Le génome en 3D : nouvelle frontière de la lutte contre le cancer

Par Nathalie Simon-Clerc, journaliste pour LES CONNECTEURS | Publié le 8 mai 2025
Comprendre le cancer ne passe plus seulement par le décryptage du génome, mais par l’étude de son organisation tridimensionnelle au cœur des cellules. En oncologie, cette nouvelle approche révèle l’importance des mutations génétiques sur la structure même de l’ADN et l’interaction entre ses gènes. Grâce à l’intelligence artificielle, les chercheurs accélèrent la découverte de ce langage complexe et ouvrent de nouvelles voies pour mieux diagnostiquer les cancers.
Mathieu Blanchette est un passionné. « La façon la plus intéressante de faire de l’informatique, c’est de s’intéresser aux problèmes les plus difficiles et les plus importants », explique le professeur et directeur de l’école d’informatique de l’Université McGill. Chercheur dans le domaine de la bio-informatique, il s’intéresse depuis 30 ans à la biologie génétique, et développe des approches en IA pour en interpréter les données.
« Pour un informaticien, le génome humain, qui est une séquence de trois milliards de caractères, est le plus beau programme informatique jamais écrit. »
En 2020, il est l’un des lauréats du concours « Données omiques contre le cancer », organisé par Génome Québec, l’Oncopole (pôle cancer du Fonds de recherche du Québec) et IVADO. Grâce à ce financement de 300 000 dollars, son projet sur les « approches en apprentissage profond pour comprendre les mécanismes d’altération épigénétique dans le cancer sur la base de la génomique tridimensionnelle » décolle.
« Pour un informaticien, le génome humain, qui est une séquence de trois milliards de caractères, est le plus beau programme informatique jamais écrit. Seulement, il n’est pas exécuté par un ordinateur, mais par des cellules », s’émerveille encore le chercheur.
Une séquence d’ADN tridimensionnelle

Si l’on déplie la séquence d’ADN d’une cellule, on obtient une bande d’environ deux mètres de long.
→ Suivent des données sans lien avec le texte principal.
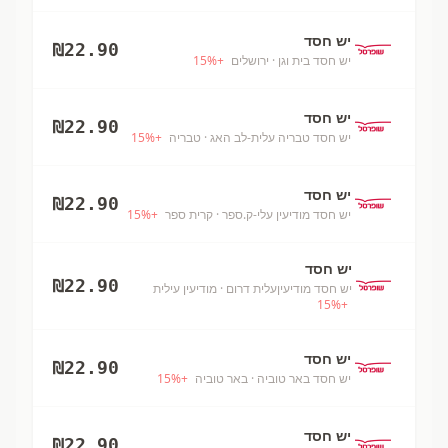
יש חסד
₪
22.90
יש חסד בית וגן
· ירושלים
+
%
15
יש חסד
₪
22.90
יש חסד טבריה עלית-לב האג
· טבריה
+
%
15
יש חסד
₪
22.90
יש חסד מודיעין עלי-ק.ספר
· קרית ספר
+
%
15
יש חסד
₪
22.90
יש חסד מודיעיןעלית דרום
· מודיעין עילית
15
%
+
יש חסד
₪
22.90
יש חסד באר טוביה
· באר טוביה
+
%
15
יש חסד
₪
22.90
Cette séquence est compactée pour tenir dans le noyau d’une cellule d’environ 10 microns. C’est là qu’intervient la génétique 3D, car le pliage doit être précis et organisé pour être efficace. « On peut prendre la séquence, en faire une boule, la rentrer dans le noyau et espérer que tout va fonctionner. Ce qui est intéressant pour l’informaticien que je suis, c’est que si le programme n’est pas replié de la bonne manière, des parties du génome ne pourront pas s’exprimer et remplir la fonction dont elles ont la charge », explique Mathieu Blanchette.
Toutes les cellules de notre corps contiennent la même séquence d’ADN. Pourtant, un neurone et une cellule de la peau ou de l’intestin effectuent des tâches très différentes. « C’est très intéressant parce que le même programme s’exécute de façon très différente d’un type de cellule à l’autre, et mène à des fonctions complètement différentes », remarque le chercheur. Les contacts, générés par le pliage, activent ou non les gènes qui rempliront ces fonctions.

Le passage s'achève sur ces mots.